In die ehemalige Beth Jacob Synagoge, das heutige Jüdische Museum in der 3. Straße in Miami Beach, kommt man nicht so einfach wie in jedes andere Museum hinein. Ich klingelte und kurz darauf erschien ein Polizist, ein Afroamerikaner, der fragte, was ich wolle. „Kann ich ins Museum?“, fragte ich verwirrt. „Mal sehen!“, lächelte er und sagte – „Das hängt davon ab, was Du im Rucksack trägst?“.

Er ließ mich durch einen Metalldetektor laufen und durchsuchte meinen Rucksack gründlich. Einen Tag später holte am Flughafen von Fort Lauderdale, unweit von Miami, ein Terrorist ein automatisches Gewehr aus seinem Gepäck (das vorher wohl nicht gründlich durchsucht wurde?) und tötete fünf Passagiere.

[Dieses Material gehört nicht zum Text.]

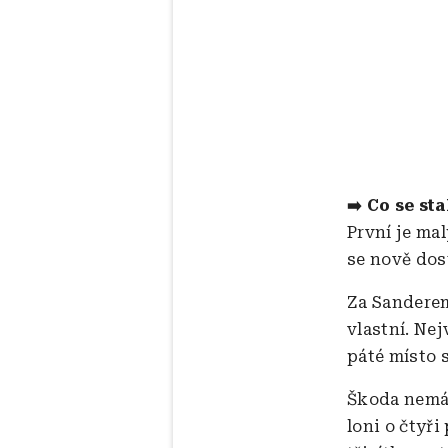
➡️ Co se sta
První je mal
se nově dos
Za Sanderem
vlastní. Nej
páté místo 
Škoda nemá 
loni o čtyři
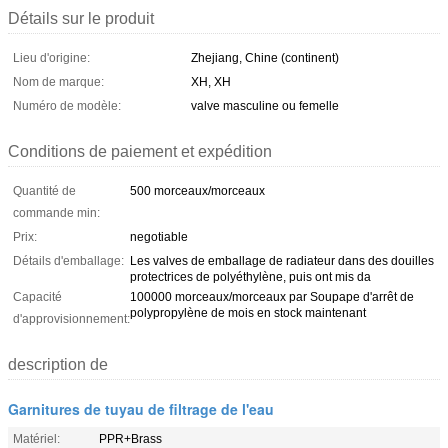
Détails sur le produit
Lieu d'origine:
Zhejiang, Chine (continent)
Nom de marque:
XH, XH
Numéro de modèle:
valve masculine ou femelle
Conditions de paiement et expédition
Quantité de
500 morceaux/morceaux
commande min:
Prix:
negotiable
Détails d'emballage:
Les valves de emballage de radiateur dans des douilles
protectrices de polyéthylène, puis ont mis da
Capacité
100000 morceaux/morceaux par Soupape d'arrêt de
polypropylène de mois en stock maintenant
d'approvisionnement:
description de
Garnitures de tuyau de filtrage de l'eau
Matériel:
PPR+Brass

Die Eintrittskarte in der Höhe von acht Dollar zahlte ich einer älteren Frau mit russischem Akzent. Später sah ich im Museum ein Foto, auf dem sie gerade mal fünf Jahre alt war. Eva Shvedova wurde 1949 in Pinsk in Weißrussland, der damaligen Sowjetunion, geboren. Sie studierte in Leningrad und später arbeitete sie als Konstrukteurin von elektronischen Geräten in sowjetischen U-Booten. In den 80ern, als Gorbatschow während der Perestroika den sowjetischen Juden erlaubte, nach Israel und in die USA zu reisen, zog sie nach Miami.

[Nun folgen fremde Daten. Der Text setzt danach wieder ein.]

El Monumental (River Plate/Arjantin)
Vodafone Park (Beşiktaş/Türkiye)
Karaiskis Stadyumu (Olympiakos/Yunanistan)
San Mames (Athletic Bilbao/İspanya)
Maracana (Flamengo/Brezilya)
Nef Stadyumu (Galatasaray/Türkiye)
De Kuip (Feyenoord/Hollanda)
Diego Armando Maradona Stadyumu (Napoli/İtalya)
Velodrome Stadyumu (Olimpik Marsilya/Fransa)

Andrea Kovac, eine weitere ältere Dame, die ehrenamtlich im Museum arbeitet, ist eine ungarische Jüdin, die mit ihren Eltern nach dem Ungarischen Volksaufstand 1956 ihre Heimat verließ. Sie lebten danach ein halbes Jahrundert lang in Venezuela und zogen vor zwanzig Jahren, als Hugo Chávez zum Präsidenten gewählt wurde, nach Miami. Sie sagte, sie hat nur schöne Erinnerungen an Venezuela, aber, dass man heute dort nur schwierig leben könne.

 

DIE REISE DES VERDAMMTEN SCHIFFES

 

Andrea erzählte uns eine Episode aus der Geschichte Miamis, die ich schon kannte: Bis zu den 50er Jahren des letzten Jahrhunderts (ja, damals hatte Amerika Hitler im Krieg schon besiegt!) war es den Juden verboten Teile von Miami Beach, die nördlich von der 3. Straße lagen, zu besiedeln. Viele Hotels trugen Schilder mit den Aufschriften: „Always A View, Never A Jew” und „Restricted Clientele”, „Gentiles Only”, was übersetzt bedeutete, dass keine jüdischen Gäste erwünscht waren. Einige dieser Tafeln kann man heute im Jüdischen Museum sehen. Und gerade jüdische Architekten und Unternehmer waren für den Boom des berühmten Art Deco Viertels in Miami Beach verantwortlich, zuerst südlich der 3. Straße und später auch in nördlicheren Straßen. Heute ist dieses Viertel mit dem Ocean Drive die wichtigste touristische Attraktion Floridas – neben Disneyland in Orlando und den Alligatoren in den Sümpfen der Everglades.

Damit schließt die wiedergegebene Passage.